On April 9, Worldcoin unveiled two updates: the option to unverify World IDs through permanent iris code deletion and the introduction of in-person age verification checks.

World ID holders now can unverify their World ID, which acts as a digital passport verifying an individual’s humanity using “orbs,” devices that scan users’ eyeballs to confirm their authenticity.

Unverification of the World ID involves the permanent deletion of the user’s iris code, a numerical representation of their unique iris texture, ensuring that individuals can only verify one World ID.

Upon deletion request, the user’s World ID becomes invalid. To prevent fraud, a six-month “cool-off” period is mandated, ensuring individuals cannot immediately re-verify their humanness.

After the cool-off period, users’ iris codes are permanently deleted and rendered unrecoverable.

The development of Worldcoin’s unverify option involved collaboration with third-party privacy and security experts, including the Bavarian State Office for Data Protection Supervision (BayLDA), serving as Worldcoin’s lead supervisory authority in the European Union.

The second update introduces in-person age verification checks to ensure the platform’s accessibility exclusively to individuals aged 18 years and above.

This update incorporates on-site age verification checks at all orb locations prior to World ID verification. Third-party personnel will conduct the verification before granting entry to the venue.
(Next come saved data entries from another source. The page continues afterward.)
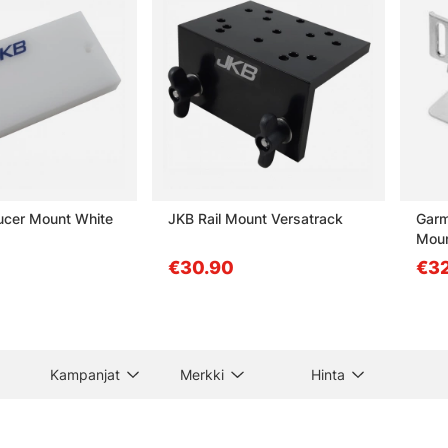
ucer Mount White
JKB Rail Mount Versatrack
Garm
Moun
(4/8
€30.90
€32
Kampanjat
Merkki
Hinta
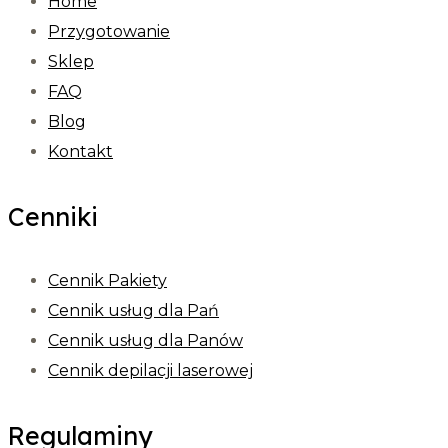
Home
Przygotowanie
Sklep
FAQ
Blog
Kontakt
Cenniki
Cennik Pakiety
Cennik usług dla Pań
Cennik usług dla Panów
Cennik depilacji laserowej
Regulaminy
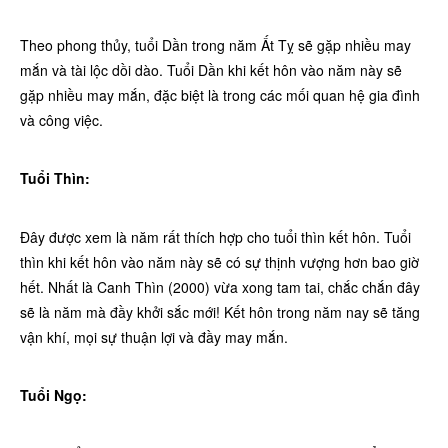
Theo phong thủy, tuổi Dần trong năm Ất Tỵ sẽ gặp nhiều may
mắn và tài lộc dồi dào. Tuổi Dần khi kết hôn vào năm này sẽ
gặp nhiều may mắn, đặc biệt là trong các mối quan hệ gia đình
và công việc.
Tuổi Thìn:
Đây được xem là năm rất thích hợp cho tuổi thìn kết hôn. Tuổi
thìn khi kết hôn vào năm này sẽ có sự thịnh vượng hơn bao giờ
hết. Nhất là Canh Thìn (2000) vừa xong tam tai, chắc chắn đây
sẽ là năm mà đầy khởi sắc mới! Kết hôn trong năm nay sẽ tăng
vận khí, mọi sự thuận lợi và đầy may mắn.
Tuổi Ngọ:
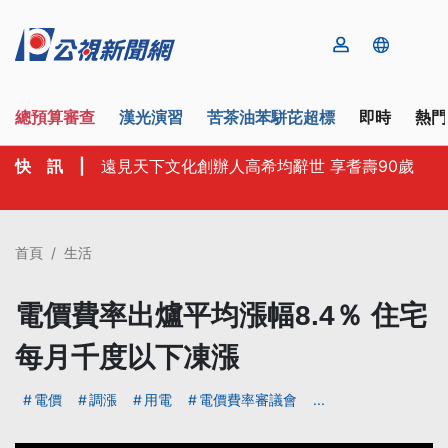
總預算審查
漢光演習
苦茶油苯駢芘超標
即時
熱門
快 訊
|
遠見天下文化創辦人高希均辭世 享耆壽90歲
首頁
生活
電價費率出爐平均漲幅8.4％ 住宅
每月千度以下凍漲
電價
調漲
用電
電價費率審議會
...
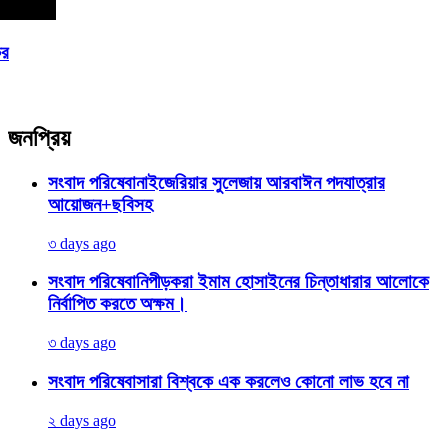
জনপ্রিয়
সংবাদ পরিষেবা
নাইজেরিয়ার সুলেজায় আরবাঈন পদযাত্রার
আয়োজন+ছবিসহ
৩ days ago
সংবাদ পরিষেবা
নিপীড়করা ইমাম হোসাইনের চিন্তাধারার আলোকে
নির্বাপিত করতে অক্ষম।
৩ days ago
সংবাদ পরিষেবা
সারা বিশ্বকে এক করলেও কোনো লাভ হবে না
২ days ago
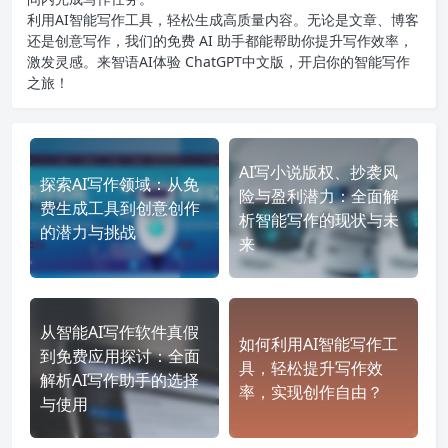
利用AI智能写作工具，轻松生成高质量内容。无论是文章、博客
还是创意写作，我们的免费 AI 助手都能帮助你提升写作效率，
激发灵感。来智语AI体验
ChatGPT中文版
，开启你的智能写作
之旅！
AI写小说版权、抄袭风
探索AI写作领域：从免
险与盈利潜力：全面解
费生成工具到创意创作
析智能写作的现状与未
的潜力与挑战
来
从智能AI写作软件真假
如何利用AI智能写作工
到免费应用探讨：全面
具，轻松提升写作效
解析AI写作助手的选择
率，实现创作自由？
与使用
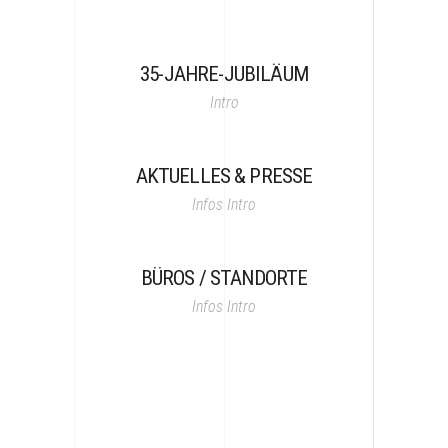
35-JAHRE-JUBILÄUM
Intro
AKTUELLES & PRESSE
Infos
Intro
BÜROS / STANDORTE
Infos
Intro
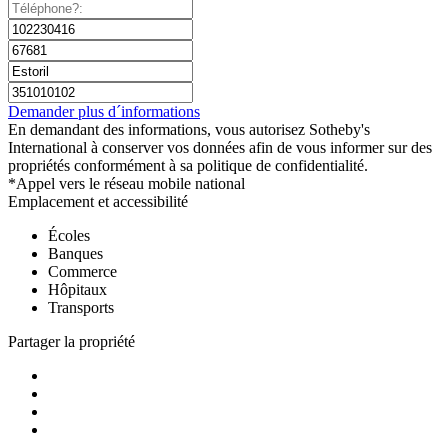
Demander plus d´informations
En demandant des informations, vous autorisez Sotheby's
International à conserver vos données afin de vous informer sur des
propriétés conformément à sa politique de confidentialité.
*Appel vers le réseau mobile national
Emplacement et accessibilité
Écoles
Banques
Commerce
Hôpitaux
Transports
Partager la propriété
Worldcoin spokesperson stated, “Worldcoin has always required that individuals be a minimum of 18 years old to obtain a World ID,” emphasizing that users have been prompted to confirm their age in the app, aligning with the practices of widely used applications.

Altman launched Worldcoin in July 2023 intending to establish a “global financial and identity network based on proof of personhood.”

While receiving mixed reactions from the community, Worldcoin has faced scrutiny over concerns regarding centralization, privacy, and security. Governments, including the European Union and Kenya, have expressed skepticism and initiated investigations into Worldcoin’s operations due to privacy concerns.

Despite challenges, Worldcoin maintains its commitment to operating lawfully in all available locations and ensures compliance with relevant laws.